## [Aim of the exercise]
Collect all lines from the records below that include the word "pangan".

##### Records for the exercise #####

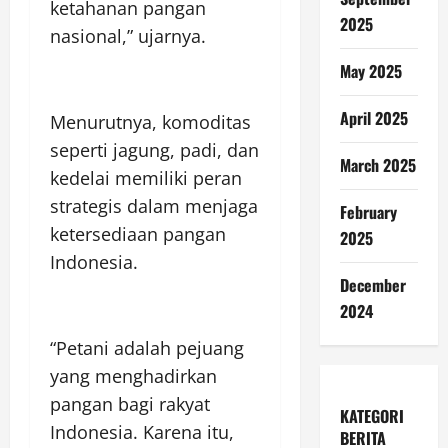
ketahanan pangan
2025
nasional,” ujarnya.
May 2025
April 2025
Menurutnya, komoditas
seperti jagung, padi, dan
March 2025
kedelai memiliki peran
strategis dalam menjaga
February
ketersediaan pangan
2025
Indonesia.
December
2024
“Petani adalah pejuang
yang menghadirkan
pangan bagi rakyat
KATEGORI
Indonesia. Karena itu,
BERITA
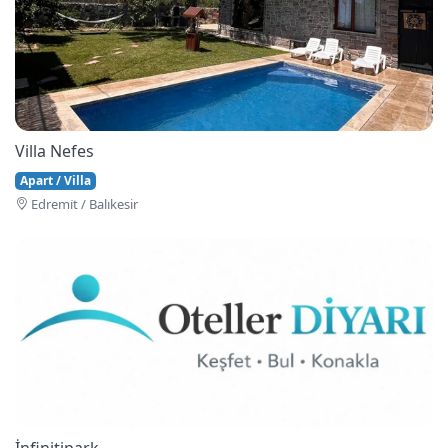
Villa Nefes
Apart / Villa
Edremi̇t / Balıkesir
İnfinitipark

#####
##### Records for the exercise #####

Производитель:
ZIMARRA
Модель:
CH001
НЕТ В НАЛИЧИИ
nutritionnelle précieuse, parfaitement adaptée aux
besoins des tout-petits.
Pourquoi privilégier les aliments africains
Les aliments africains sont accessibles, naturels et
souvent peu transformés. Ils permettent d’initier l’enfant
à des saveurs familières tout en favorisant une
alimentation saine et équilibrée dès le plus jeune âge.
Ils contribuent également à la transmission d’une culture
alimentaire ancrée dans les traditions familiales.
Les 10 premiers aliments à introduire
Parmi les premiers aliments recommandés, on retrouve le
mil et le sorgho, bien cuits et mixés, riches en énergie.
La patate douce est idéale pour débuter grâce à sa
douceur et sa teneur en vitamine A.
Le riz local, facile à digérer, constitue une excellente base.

#####

## [Finished exercise]
ketahanan pangan
ketersediaan pangan
pangan bagi rakyat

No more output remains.